6.1. Le drame bourgeois du XVIIIe siècle

Au milieu du siècle des Lumières, une nouvelle forme théâtrale commence à émerger, influencée par les œuvres de Nivelle de La Chaussée et inspirée par des dramaturges étrangers tels que Calderón, Lope de Vega, Shakespeare et George Lillo. Diderot se positionne comme le premier à codifier ce "genre sérieux" dans ses *Entretiens avec Dorval sur Le Fils naturel* (1757). Ce nouveau genre se caractérise par plusieurs éléments :

- Un retour à des sujets contemporains
- Des personnages issus de la vie quotidienne
- Un réalisme dans les situations, incluant des « tableaux » vivants et des accessoires
- Un mélange des tons
- Une visée édifiante

Une réplique de Dorval illustre la flexibilité de ce nouveau genre : « Une pièce ne se renferme jamais à la rigueur dans un genre. Il n’y a point d'ouvrage dans les genres tragique ou comique où l’on ne trouvât des morceaux qui ne seraient point déplacés dans le genre sérieux ; et il y en aura réciproquement dans celui-ci, qui porteront l'empreinte de l'un et l'autre genre. »

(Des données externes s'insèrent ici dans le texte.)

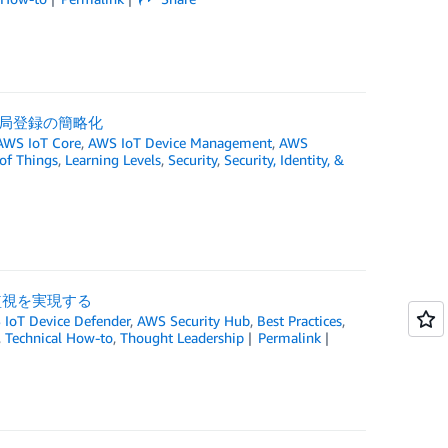
証局登録の簡略化
AWS IoT Core
,
AWS IoT Device Management
,
AWS
 of Things
,
Learning Levels
,
Security
,
Security, Identity, &
ィ監視を実現する
IoT Device Defender
,
AWS Security Hub
,
Best Practices
,
,
Technical How-to
,
Thought Leadership
Permalink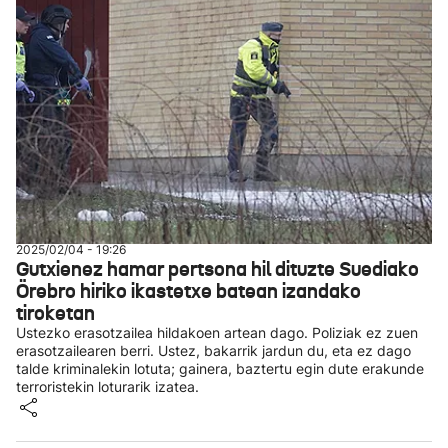
2025/02/04 - 19:26
Gutxienez hamar pertsona hil dituzte Suediako
Örebro hiriko ikastetxe batean izandako
tiroketan
Ustezko erasotzailea hildakoen artean dago. Poliziak ez zuen
erasotzailearen berri. Ustez, bakarrik jardun du, eta ez dago
talde kriminalekin lotuta; gainera, baztertu egin dute erakunde
terroristekin loturarik izatea.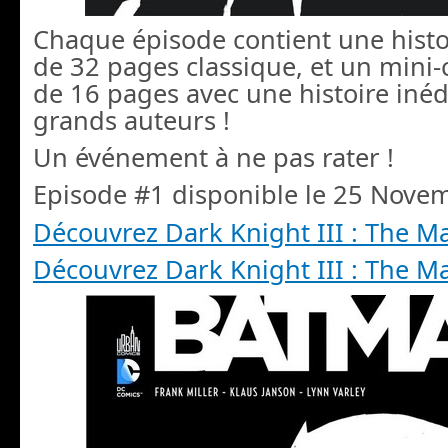
Chaque épisode contient une histo
de 32 pages classique, et un mini
de 16 pages avec une histoire inédi
grands auteurs !
Un événement à ne pas rater !
Episode #1 disponible le 25 Nove
Découvrez Dark Knight III : The M
Découvrez Dark Knight III : The M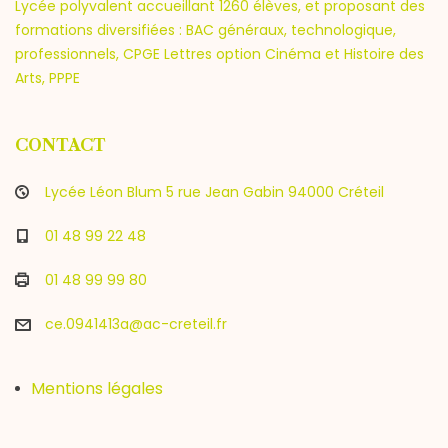
Lycée polyvalent accueillant 1260 élèves, et proposant des
formations diversifiées : BAC généraux, technologique,
professionnels, CPGE Lettres option Cinéma et Histoire des
Arts, PPPE
CONTACT
Lycée Léon Blum 5 rue Jean Gabin 94000 Créteil
01 48 99 22 48
01 48 99 99 80
ce.0941413a@ac-creteil.fr
Mentions légales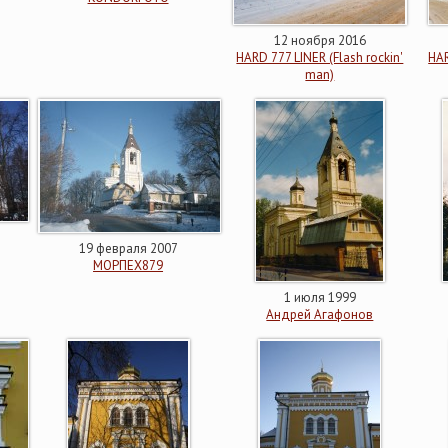
12 ноября 2016
HARD 777 LINER (Flash rockin'
HAR
man)
19 февраля 2007
МОРПЕХ879
1 июля 1999
Андрей Агафонов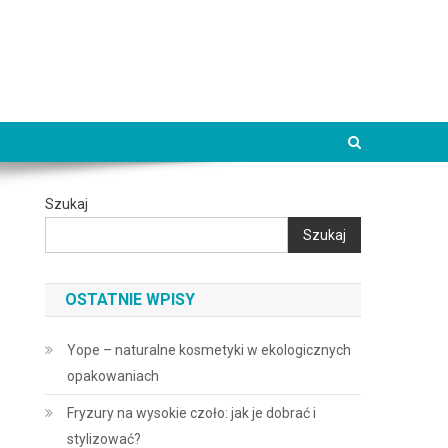
Szukaj
Szukaj
OSTATNIE WPISY
Yope – naturalne kosmetyki w ekologicznych
opakowaniach
Fryzury na wysokie czoło: jak je dobrać i
stylizować?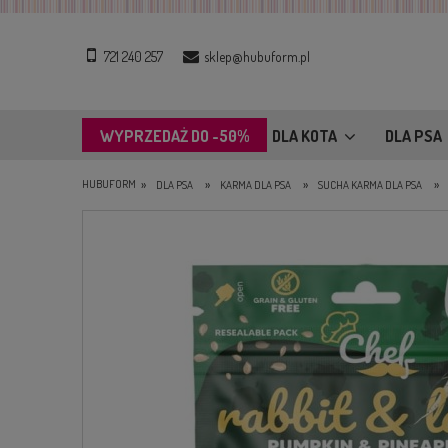
721 240 257
sklep@hubuform.pl
WYPRZEDAŻ DO -50%
DLA KOTA
DLA PSA
»
»
»
»
HUBUFORM
DLA PSA
KARMA DLA PSA
SUCHA KARMA DLA PSA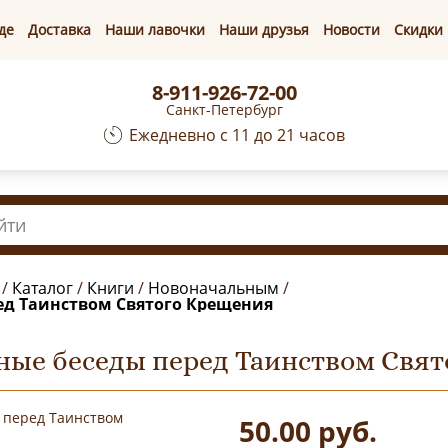
де
Доставка
Наши лавочки
Наши друзья
Новости
Скидки
8-911-926-72-00
Санкт-Петербург
Ежедневно с 11 до 21 часов
/
Каталог
/
Книги
/
Новоначальным
/
ед Таинством Святого Крещения
ные беседы перед Таинством Свя
50.00
руб.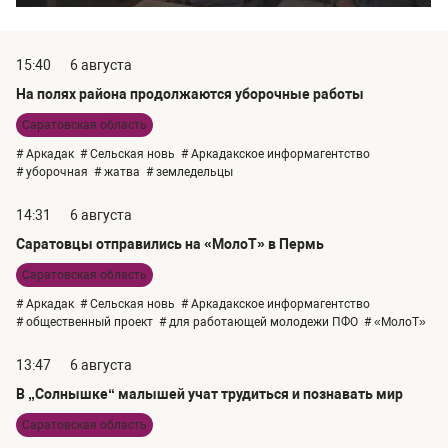
15:40
6 августа
На полях района продолжаются уборочные работы
Саратовская область
# Аркадак
# Сельская новь
# Аркадакское информагентство
# уборочная
# жатва
# земледельцы
14:31
6 августа
Саратовцы отправились на «МолоТ» в Пермь
Саратовская область
# Аркадак
# Сельская новь
# Аркадакское информагентство
# общественный проект
# для работающей молодежи ПФО
# «МолоТ»
13:47
6 августа
В „Солнышке“ малышей учат трудиться и познавать мир
Саратовская область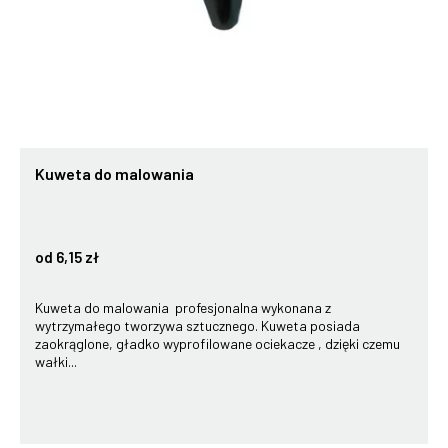
Kuweta do malowania
od 6,15 zł
Kuweta do malowania profesjonalna wykonana z
wytrzymałego tworzywa sztucznego. Kuweta posiada
zaokrąglone, gładko wyprofilowane ociekacze , dzięki czemu
wałki...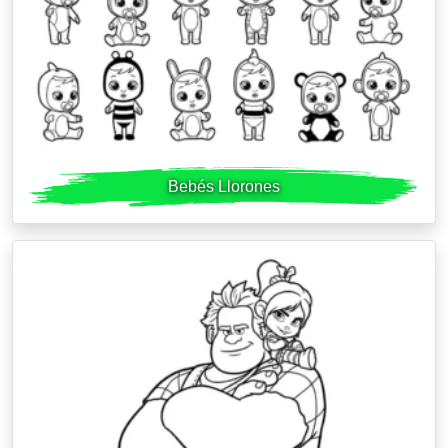
Bebés Llorones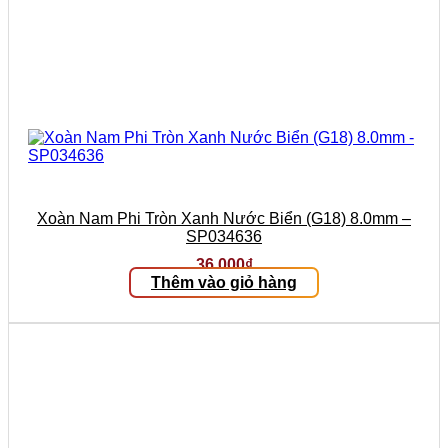
Xoàn Nam Phi Tròn Xanh Nước Biển (G18) 8.0mm –
SP034636
36.000
₫
Thêm vào giỏ hàng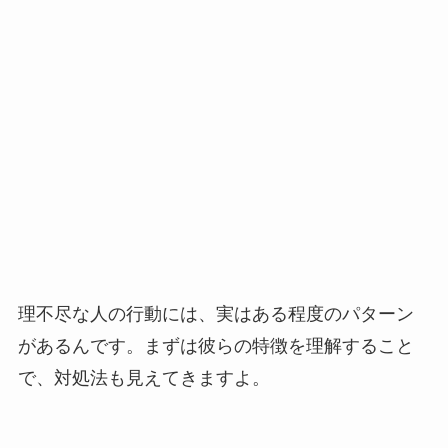
理不尽な人の行動には、実はある程度のパターン
があるんです。まずは彼らの特徴を理解すること
で、対処法も見えてきますよ。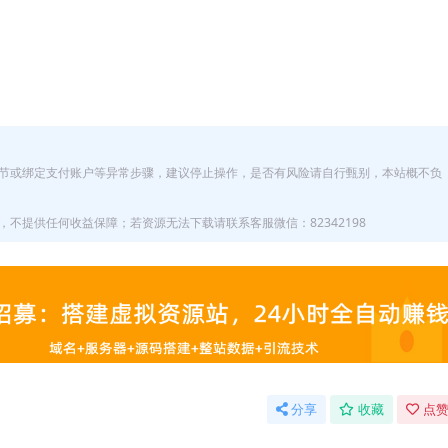
节或绑定支付账户等异常步骤，建议停止操作，是否有风险请自行甄别，本站概不负
不提供任何收益保障；若资源无法下载请联系客服微信：82342198
分享
收藏
点赞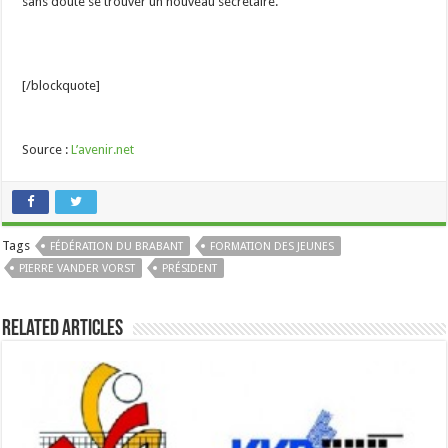
sans doute se trouver un nouveau secrétaire.
[/blockquote]
Source :
L’avenir.net
Tags
FÉDÉRATION DU BRABANT
FORMATION DES JEUNES
PIERRE VANDER VORST
PRÉSIDENT
Related Articles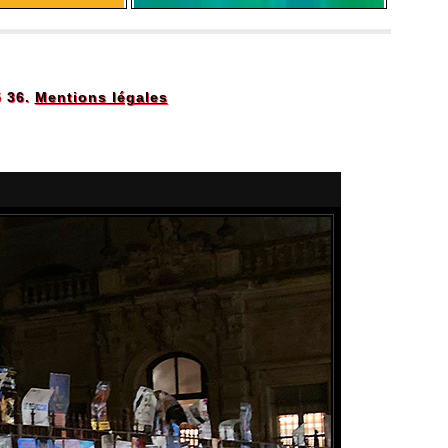
5 36.
Mentions légales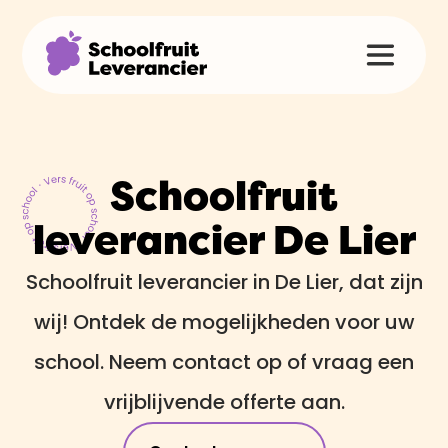
Schoolfruit
leverancier De Lier
Schoolfruit leverancier in De Lier, dat zijn
wij! Ontdek de mogelijkheden voor uw
school. Neem contact op of vraag een
vrijblijvende offerte aan.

Beaumarchais soutient également ce « nouveau genre », mettant en avant le plaisir des larmes, la leçon morale, la vérité des situations, tout en ajoutant des préoccupations politiques et sociales. Dans son *Essai sur le genre dramatique sérieux* (1767), il écrit des phrases devenues célèbres pour leur critique des thèmes classiques : « Que me font à moi, sujet paisible d'un État monarchique du XVIIIe siècle, les révolutions d'Athènes et de Rome ? Quel véritable intérêt puis-je prendre à la mort d'un tyran du Péloponnèse ? Au sacrifice d'une jeune princesse en Aulide ? »

Louis-Sébastien Mercier propose sa propre définition de cette nouvelle forme dramatique : « Le drame n'est point une action forcée extrême ; c'est un beau moment de la vie humaine, qui révèle l'intérieur d'une famille, où, sans négliger les grands traits, on réveille précisément les détails. » (*Du théâtre ou Nouvel essai sur l'art dramatique*, 1773).

Bien que ce style de théâtre ait eu un succès esthétique limité (à part les deux grandes comédies de Beaumarchais, la plupart des œuvres n'ont pas perduré), il a joué un rôle crucial en introduisant le mélange des tons, en s'intéressant au quotidien, et en mettant l'accent sur le spectacle. Cette approche a ouvert la voie au drame romantique et, plus tard, à l'émergence du théâtre moderne, contribuant à briser les règles strictes des genres traditionnels.